Making the case for health

Messages, messengers, and framings

Scatter chart showing global health message testing scores with micro-economic self-sufficiency being the strongest message, while other top performing frames included health equity, health as a basic need and global health security across countries including donor countries, Sweden, Netherlands, South Africa, Indonesia, India, Ghana, and LMICs/LICs.

Wave 2 testing confirms the strongest arguments from wave 1 continue to test well.

As in wave 1, “micro-economic self-sufficiency” was the strongest message, while other top performing frames included “health equity”, “health as a basic need” and “global health security”.

Chart showing impact of messenger origin in donor countries comparing home countries vs Global South messengers with reference to Sweden and the Netherlands. With arrows indicating that for government ministers, Global South messengers are more convincing; for scientists, Global South messengers are more convincing; for health workers, home country messengers are on par.

Wave 2 findings provide additional evidence for the value of Global South voices in donor markets.

Messages attributed to messengers from the Global South test as more convincing than those attributed to messengers from the donor countries.

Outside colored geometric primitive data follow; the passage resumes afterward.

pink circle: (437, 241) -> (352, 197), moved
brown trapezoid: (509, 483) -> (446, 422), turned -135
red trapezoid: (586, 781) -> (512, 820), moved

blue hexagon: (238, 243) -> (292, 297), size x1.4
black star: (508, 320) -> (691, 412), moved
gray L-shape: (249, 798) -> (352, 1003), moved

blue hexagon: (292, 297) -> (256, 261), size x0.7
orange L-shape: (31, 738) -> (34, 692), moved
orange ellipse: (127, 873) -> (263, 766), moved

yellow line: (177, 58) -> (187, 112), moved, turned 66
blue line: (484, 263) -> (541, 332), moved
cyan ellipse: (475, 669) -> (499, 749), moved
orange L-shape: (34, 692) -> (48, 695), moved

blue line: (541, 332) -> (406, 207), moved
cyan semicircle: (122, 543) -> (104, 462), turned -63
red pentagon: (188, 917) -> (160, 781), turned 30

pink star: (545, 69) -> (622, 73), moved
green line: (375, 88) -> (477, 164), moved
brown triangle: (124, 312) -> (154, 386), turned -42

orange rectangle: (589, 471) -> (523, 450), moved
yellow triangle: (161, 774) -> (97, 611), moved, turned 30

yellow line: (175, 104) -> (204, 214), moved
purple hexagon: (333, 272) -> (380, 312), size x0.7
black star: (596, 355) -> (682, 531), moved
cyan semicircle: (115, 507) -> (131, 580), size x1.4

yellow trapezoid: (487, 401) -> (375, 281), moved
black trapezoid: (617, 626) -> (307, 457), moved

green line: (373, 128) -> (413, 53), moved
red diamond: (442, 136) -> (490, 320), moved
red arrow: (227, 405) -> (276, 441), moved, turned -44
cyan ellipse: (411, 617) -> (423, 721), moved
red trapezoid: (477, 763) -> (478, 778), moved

Comparison chart showing shift from passive recipient framing to active contributor framing for individuals, projects, and organizations.

Focus group testing shows that by framing aid recipients as active contributors (rather than passive recipients), we can positively change how individuals, projects and organizations are seen.

The “active contributor” framing shifted perceptions of the individual depicted, from worker to leader or expert; shifted how a project was viewed, increasing confidence in long-term success; and shifted perceptions of the organization, to one that listens and is more deeply invested.